What makes Cassiopeia Rose unusual is the rose-and-incense pairing, not as metaphor, but as structure. The Bulgarian rose absolute arrives with full botanical weight, no softening, no hedging. Somalian frankincense plays a different register entirely: warm, medicinal, ancient. Together they create a tension most rose fragrances avoid. The pink pepper CO2 in the top notes adds a bright, almost metallic clarity that keeps the opening from becoming heavy. Then benzoin and vanilla arrive in the base, resinous, sweet, creamy, and the whole composition finds its center. The rose doesn't disappear. It stays, threaded through the drydown like a memory that won't fade. This is rose as declaration, not decoration.
The evolution
The opening hits fast, pink pepper's bright snap alongside Somalian frankincense's warm resin. The combination feels both clean and ceremonial, like incense in a space where something important is about to happen. Within minutes, the Bulgarian rose takes command. Not aggressively, but with complete assurance. The second hour shifts the composition toward something richer: benzoin and vanilla have arrived, creating an amber warmth that cushions the floral. By hour four, the drydown reveals its true character. Amber and musk dominate, with the rose persisting in a quieter register, still present, but no longer leading. What remains is a soft, warm amber with vanilla's ghost and the faintest floral trace. On clothes, it lasts until the next wash.
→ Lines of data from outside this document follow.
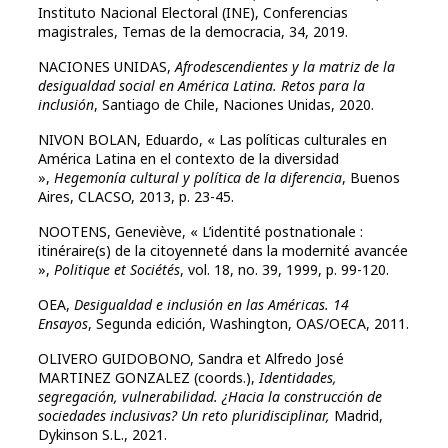
Instituto Nacional Electoral (INE), Conferencias
magistrales, Temas de la democracia, 34, 2019.
NACIONES UNIDAS,
Afrodescendientes y la matriz de la
desigualdad social en América Latina. Retos para la
inclusión
, Santiago de Chile, Naciones Unidas, 2020.
NIVON BOLAN, Eduardo, « Las políticas culturales en
América Latina en el contexto de la diversidad
»,
Hegemonía cultural y política de la diferencia
, Buenos
Aires, CLACSO, 2013, p. 23-45.
NOOTENS, Geneviève, « L’identité postnationale :
itinéraire(s) de la citoyenneté dans la modernité avancée
»,
Politique et Sociétés
, vol. 18, no. 39, 1999, p. 99-120.
OEA,
Desigualdad e inclusión en las Américas. 14
Ensayos
, Segunda edición, Washington, OAS/OECA, 2011.
OLIVERO GUIDOBONO, Sandra et Alfredo José
MARTINEZ GONZALEZ (coords.),
Identidades,
segregación, vulnerabilidad. ¿Hacia la construcción de
sociedades inclusivas? Un reto pluridisciplinar,
Madrid,
Dykinson S.L., 2021.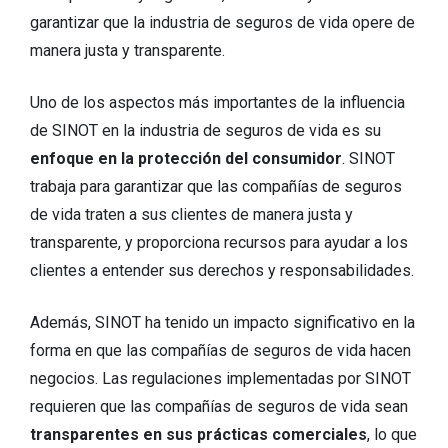
garantizar que la industria de seguros de vida opere de
manera justa y transparente.
Uno de los aspectos más importantes de la influencia
de SINOT en la industria de seguros de vida es su
enfoque en la protección del consumidor
. SINOT
trabaja para garantizar que las compañías de seguros
de vida traten a sus clientes de manera justa y
transparente, y proporciona recursos para ayudar a los
clientes a entender sus derechos y responsabilidades.
Además, SINOT ha tenido un impacto significativo en la
forma en que las compañías de seguros de vida hacen
negocios. Las regulaciones implementadas por SINOT
requieren que las compañías de seguros de vida sean
transparentes en sus prácticas comerciales
, lo que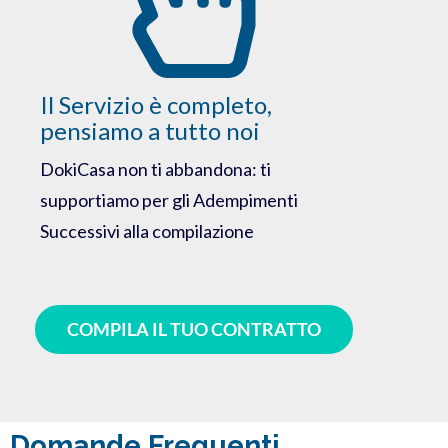
Il Servizio è completo,
pensiamo a tutto noi
DokiCasa non ti abbandona: ti
supportiamo per gli Adempimenti
Successivi alla compilazione
COMPILA IL TUO CONTRATTO
Domande Frequenti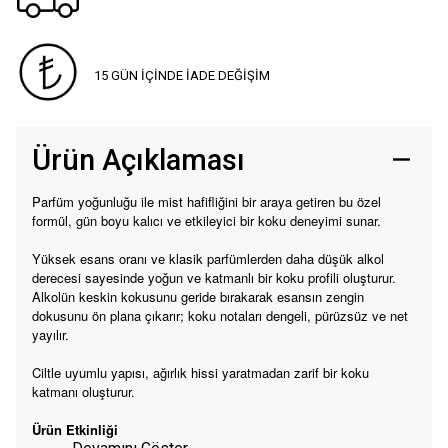
15 GÜN İÇİNDE İADE DEĞİŞİM
Ürün Açıklaması
Parfüm yoğunluğu ile mist hafifliğini bir araya getiren bu özel
formül, gün boyu kalıcı ve etkileyici bir koku deneyimi sunar.
Yüksek esans oranı ve klasik parfümlerden daha düşük alkol
derecesi sayesinde yoğun ve katmanlı bir koku profili oluşturur.
Alkolün keskin kokusunu geride bırakarak esansın zengin
dokusunu ön plana çıkarır; koku notaları dengeli, pürüzsüz ve net
yayılır.
Ciltle uyumlu yapısı, ağırlık hissi yaratmadan zarif bir koku
katmanı oluşturur.
Ürün Etkinliği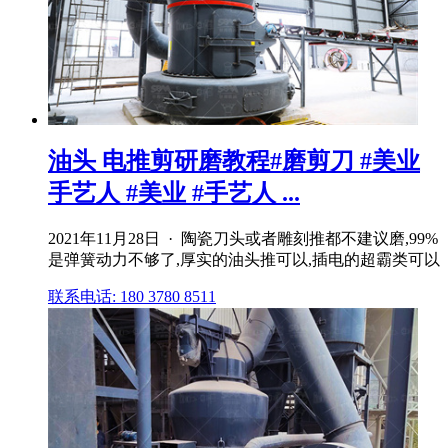
油头 电推剪研磨教程#磨剪刀 #美业
手艺人 #美业 #手艺人 ...
2021年11月28日 · 陶瓷刀头或者雕刻推都不建议磨,99%
是弹簧动力不够了,厚实的油头推可以,插电的超霸类可以
联系电话: 180 3780 8511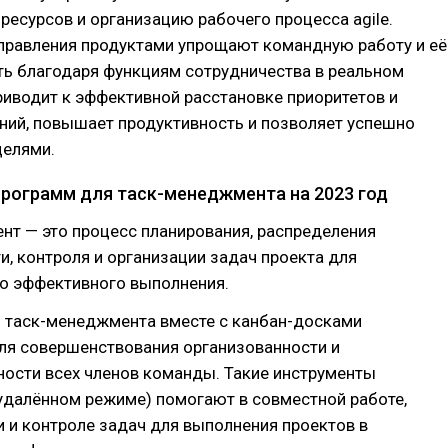
ресурсов и организацию рабочего процесса agile.
правления продуктами упрощают командную работу и её
ть благодаря функциям сотрудничества в реальном
риводит к эффективной расстановке приоритетов и
ний, повышает продуктивность и позволяет успешно
целями.
программ для таск-менеджмента на 2023 год
нт — это процесс планирования, распределения
и, контроля и организации задач проекта для
го эффективного выполнения.
 таск-менеджмента вместе с канбан-досками
ля совершенствования организованности и
ности всех членов команды. Такие инструменты
удалённом режиме) помогают в совместной работе,
 и контроле задач для выполнения проектов в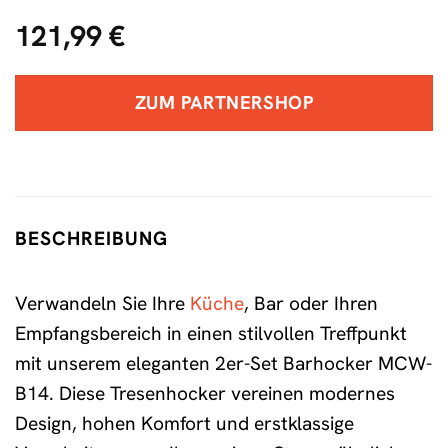
121,99
€
ZUM PARTNERSHOP
BESCHREIBUNG
Verwandeln Sie Ihre
Küche
, Bar oder Ihren
Empfangsbereich in einen stilvollen Treffpunkt
mit unserem eleganten 2er-Set Barhocker MCW-
B14. Diese Tresenhocker vereinen modernes
Design, hohen Komfort und erstklassige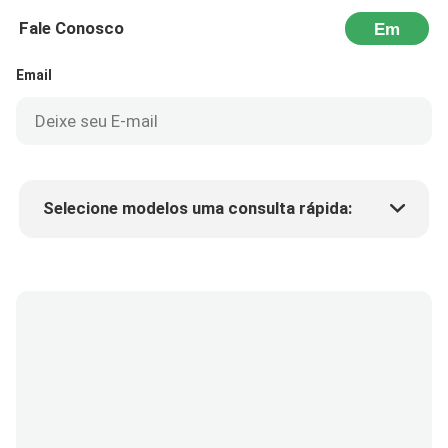
Fale Conosco
Em
seguida
Email
Selecione modelos uma consulta rápida:
Preço do produto
Min.order quantity
Solicite uma amostra
Mais detalhes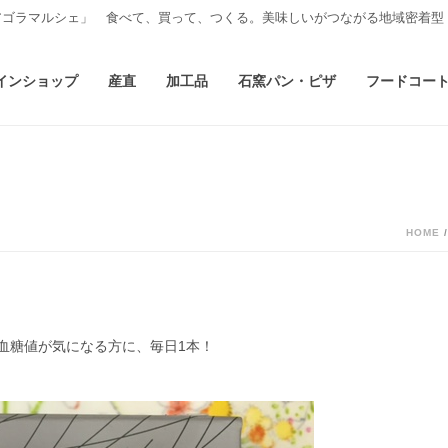
アゴラマルシェ」 食べて、買って、つくる。美味しいがつながる地域密着型
インショップ
産直
加工品
石窯パン・ピザ
フードコー
HOME
血糖値が気になる方に、毎日1本！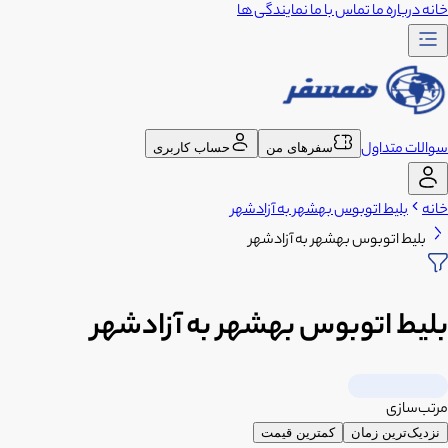
خانه
درباره ما
تماس با ما
نمایندگی ها
سوالات متداول
سفرهای من
حساب کاربری
خانه
بلیط اتوبوس بهشهر به آزادشهر
بلیط اتوبوس بهشهر به آزادشهر
بلیط اتوبوس بهشهر به آزادشهر
مرتب‌سازی
نزدیک‌ترین زمان
کمترین قیمت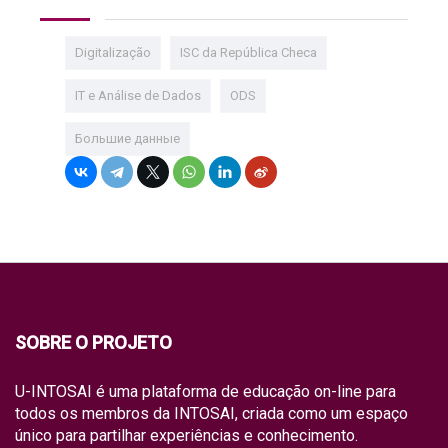
Digitalização
ISC da República Checa
IT e Análise de Dados
ODS
Большие данные
SOBRE O PROJETO
U-INTOSAI é uma plataforma de educação on-line para
todos os membros da INTOSAI, criada como um espaço
único para partilhar experiências e conhecimento.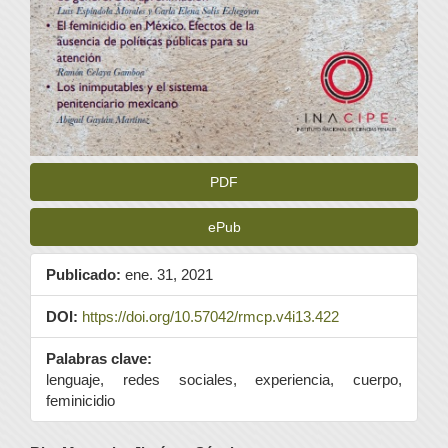
PDF
ePub
Publicado:
ene. 31, 2021
DOI:
https://doi.org/10.57042/rmcp.v4i13.422
Palabras clave:
lenguaje, redes sociales, experiencia, cuerpo,
feminicidio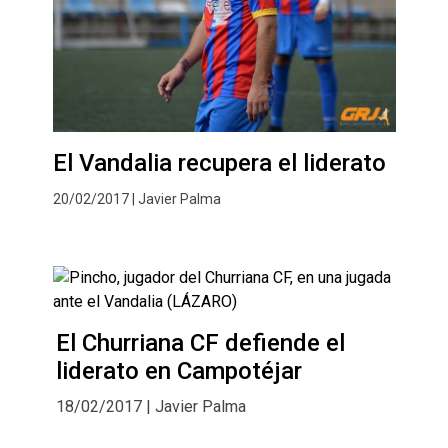
El Vandalia recupera el liderato
20/02/2017 | Javier Palma
El Churriana CF defiende el
liderato en Campotéjar
18/02/2017 | Javier Palma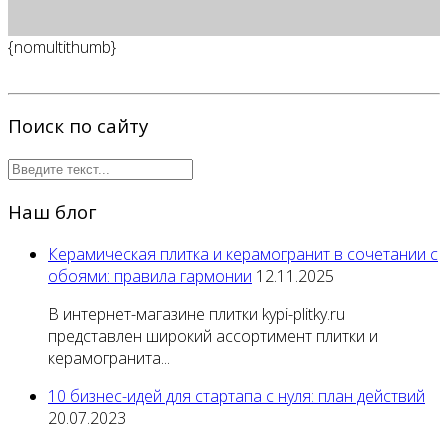
{nomultithumb}
Поиск по сайту
Наш блог
Керамическая плитка и керамогранит в сочетании с
обоями: правила гармонии
12.11.2025
В интернет-магазине плитки kypi-plitky.ru
представлен широкий ассортимент плитки и
керамогранита...
10 бизнес-идей для стартапа с нуля: план действий
20.07.2023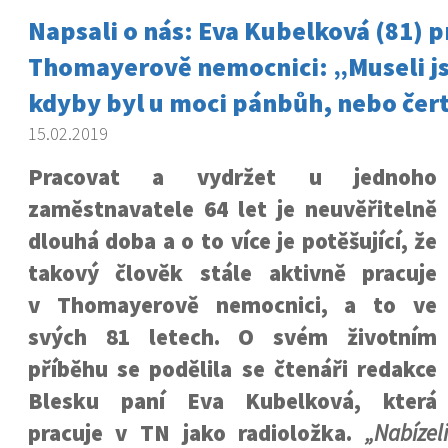
Napsali o nás: Eva Kubelková (81) pr
Thomayerově nemocnici: „Museli js
kdyby byl u moci pánbůh, nebo čert
15.02.2019
Pracovat a vydržet u jednoho
zaměstnavatele 64 let je neuvěřitelně
dlouhá doba a o to více je potěšující, že
takový člověk stále aktivně pracuje
v Thomayerově nemocnici, a to ve
svých 81 letech. O svém životním
příběhu se podělila se čtenáři redakce
Blesku paní Eva Kubelková, která
pracuje v TN jako radioložka.
„Nabízel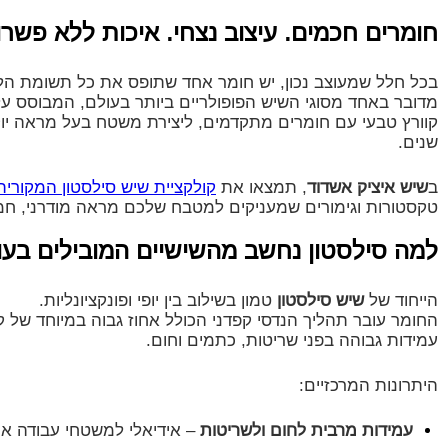
חומרים חכמים. עיצוב נצחי. איכות ללא פשרו
בכל חלל שמעוצב נכון, יש חומר אחד שתופס את כל תשומת ה
מדובר באחד מסוגי השיש הפופולריים ביותר בעולם, המבוסס ע
קוורץ טבעי עם חומרים מתקדמים, ליצירת משטח בעל מראה יוקר
שנים.
ב
שיש איציק אשדוד
, תמצאו את
קולקציית שיש סילסטון המקורית
טקסטורות וגימורים שמעניקים למטבח שלכם מראה מודרני, חמי
למה סילסטון נחשב מהשישיים המובילים בעו
הייחוד של
שיש סילסטון
טמון בשילוב בין יופי ופונקציונליות.
החומר עובר תהליך הנדסי קפדני הכולל אחוז גבוה במיוחד של ק
עמידות גבוהה בפני שריטות, כתמים וחום.
היתרונות המרכזיים:
עמידות מרבית לחום ולשריטות
– אידיאלי למשטחי עבודה אינ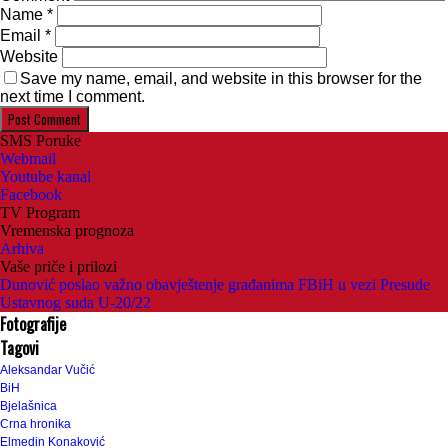
Name
*
Email
*
Website
Save my name, email, and website in this browser for the
next time I comment.
SMS Poruke
Webmail
Youtube kanal
Facebook
TV Program
Vremenska prognoza
Arhiva
Vaše priče i prilozi
Dunović poslao važno obavještenje građanima FBiH u vezi Presude
Ustavnog suda U-20/22
Fotografije
Tagovi
Aleksandar Vučić
BiH
Bjelašnica
Crna hronika
Elmedin Konaković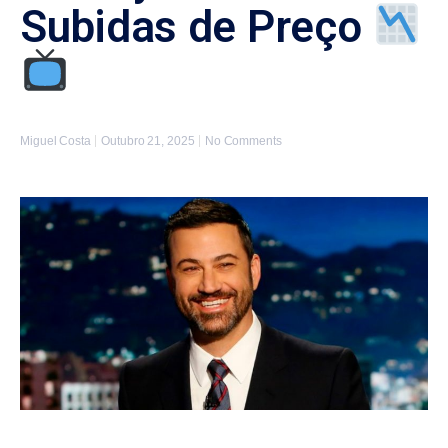
Subidas de Preço
Miguel Costa
Outubro 21, 2025
No Comments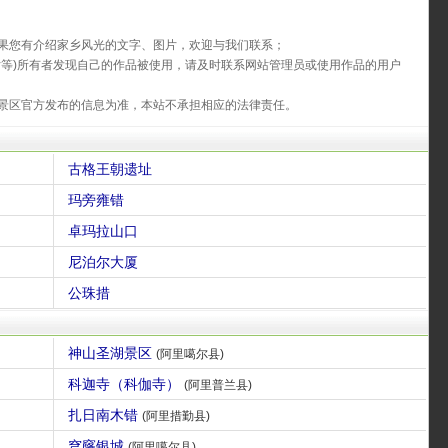
果您有介绍家乡风光的文字、图片，欢迎与我们联系；
片等)所有者发现自己的作品被使用，请及时联系网站管理员或使用作品的用户
景区官方发布的信息为准，本站不承担相应的法律责任。
古格王朝遗址
玛旁雍错
卓玛拉山口
尼泊尔大厦
公珠措
神山圣湖景区
(阿里噶尔县)
科迦寺（科伽寺）
(阿里普兰县)
扎日南木错
(阿里措勤县)
穹窿银城
(阿里噶尔县)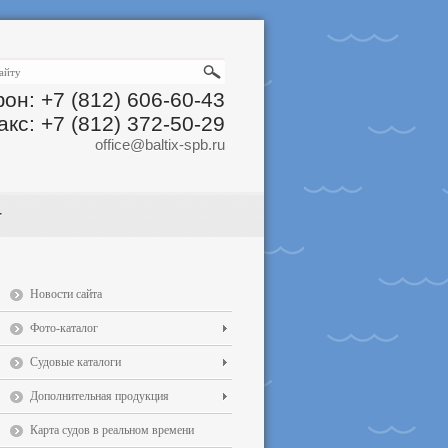
он: +7 (812) 606-60-43
акс: +7 (812) 372-50-29
office@baltix-spb.ru
Новости сайта
Фото-каталог
Судовые каталоги
Дополнительная продукция
Карта судов в реальном времени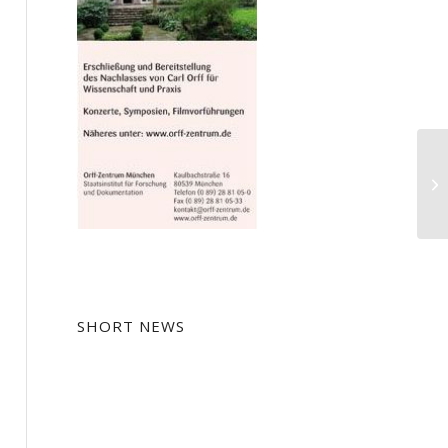
Li
SHORT NEWS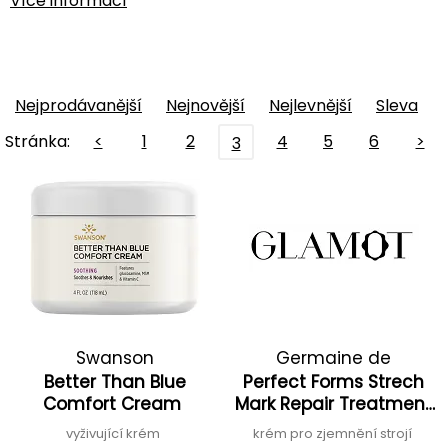
Více informací
Nejprodávanější
Nejnovější
Nejlevnější
Sleva
Stránka:
<
1
2
4
5
6
>
3
Swanson
Germaine de
Better Than Blue
Perfect Forms Strech
Capuccini
Comfort Cream
Mark Repair Treatment
Cream
vyživující krém
krém pro zjemnění strojí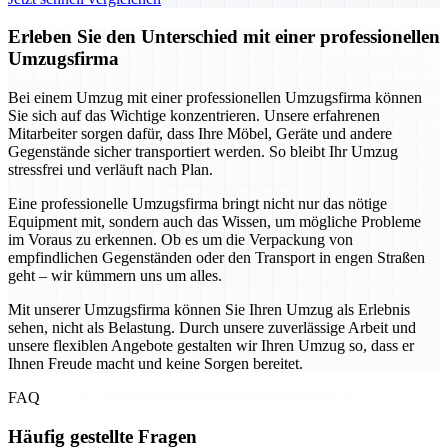
Erleben Sie den Unterschied mit einer professionellen
Umzugsfirma
Bei einem Umzug mit einer professionellen Umzugsfirma können
Sie sich auf das Wichtige konzentrieren. Unsere erfahrenen
Mitarbeiter sorgen dafür, dass Ihre Möbel, Geräte und andere
Gegenstände sicher transportiert werden. So bleibt Ihr Umzug
stressfrei und verläuft nach Plan.
Eine professionelle Umzugsfirma bringt nicht nur das nötige
Equipment mit, sondern auch das Wissen, um mögliche Probleme
im Voraus zu erkennen. Ob es um die Verpackung von
empfindlichen Gegenständen oder den Transport in engen Straßen
geht – wir kümmern uns um alles.
Mit unserer Umzugsfirma können Sie Ihren Umzug als Erlebnis
sehen, nicht als Belastung. Durch unsere zuverlässige Arbeit und
unsere flexiblen Angebote gestalten wir Ihren Umzug so, dass er
Ihnen Freude macht und keine Sorgen bereitet.
FAQ
Häufig gestellte Fragen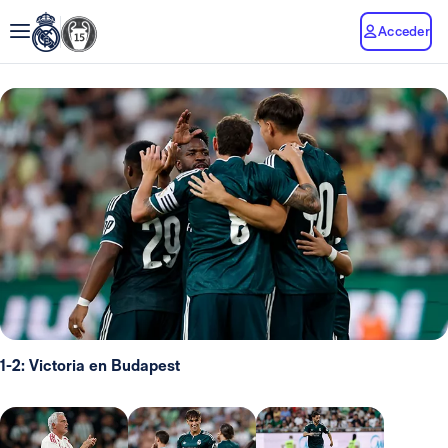
Acceder
1-2: Victoria en Budapest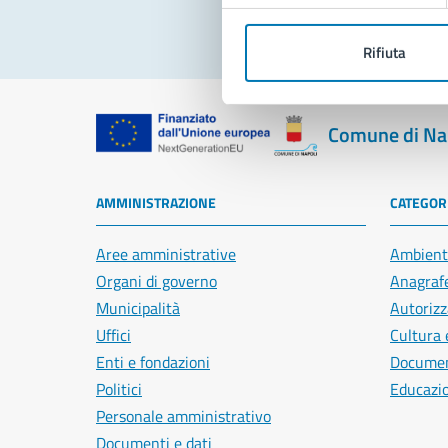
Rifiuta
Comune di Na
AMMINISTRAZIONE
CATEGORI
Aree amministrative
Ambient
Organi di governo
Anagrafe
Municipalità
Autorizz
Uffici
Cultura 
Enti e fondazioni
Document
Politici
Educazi
Personale amministrativo
Documenti e dati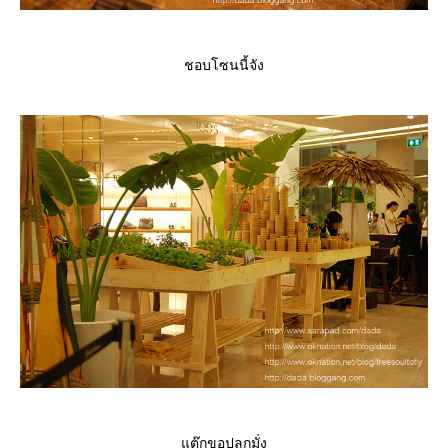
ชอบโซนนี้จัง
ต๊กขอปลูกมั่ง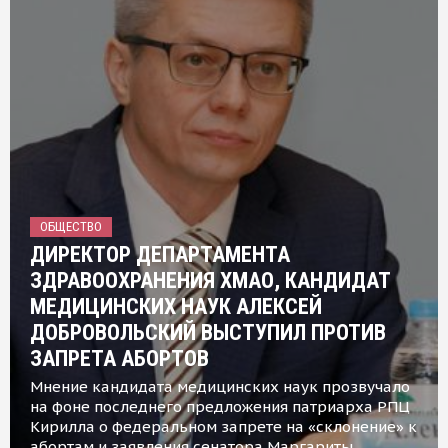
ОБЩЕСТВО
ДИРЕКТОР ДЕПАРТАМЕНТА
ЗДРАВООХРАНЕНИЯ ХМАО, КАНДИДАТ
МЕДИЦИНСКИХ НАУК АЛЕКСЕЙ
ДОБРОВОЛЬСКИЙ ВЫСТУПИЛ ПРОТИВ
ЗАПРЕТА АБОРТОВ
Мнение кандидата медицинских наук прозвучало
на фоне последнего предложения патриарха РПЦ
Кирилла о федеральном запрете на «склонение» к
абортам и заявления сенатора Маргариты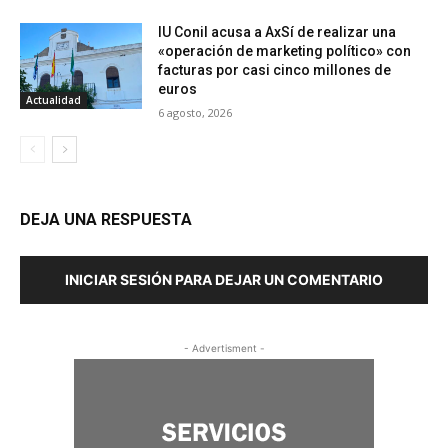
IU Conil acusa a AxSí de realizar una
«operación de marketing político» con
facturas por casi cinco millones de
euros
Actualidad
6 agosto, 2026
DEJA UNA RESPUESTA
INICIAR SESIÓN PARA DEJAR UN COMENTARIO
- Advertisment -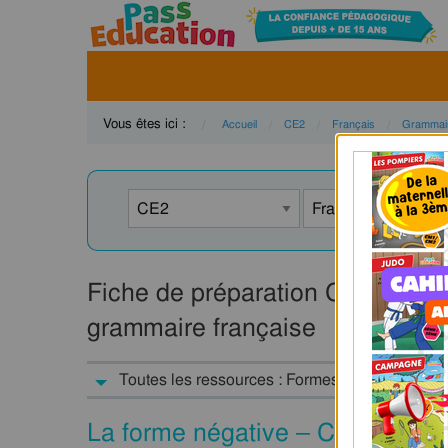
Vous êtes ici :
Accueil
CE2
Français
Grammai
Fiche de préparation CE2 : form
grammaire française
Toutes les ressources : Formes de phrases : 
La forme négative – Ce2 – Cm1 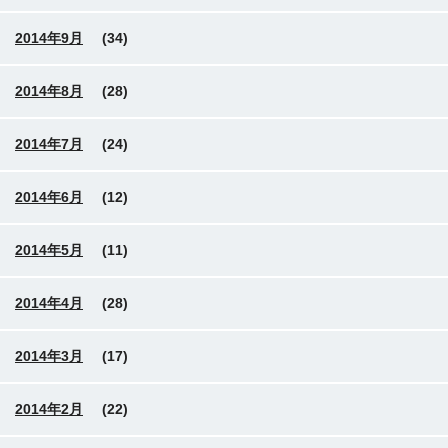
2014年9月
(34)
2014年8月
(28)
2014年7月
(24)
2014年6月
(12)
2014年5月
(11)
2014年4月
(28)
2014年3月
(17)
2014年2月
(22)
On skin, the fragrance announces itself for several hours, then stays close for the rest of the day.
Cultural impact
Cassiopeia Rose joins Memo Paris's Étoiles filantes collection, a line inspired by the fleeting beauty of stars across the sky. The fragrance's positioning as a rose-frankincense composition places it in a space Memo Paris knows well: warm, resinous, unapologetically bold. What sets it apart is the rose itself, not delicate, not polite, but the kind that declares itself and means it. The reception has been consistent: this is rose for people who've been searching for a rose that finally speaks up.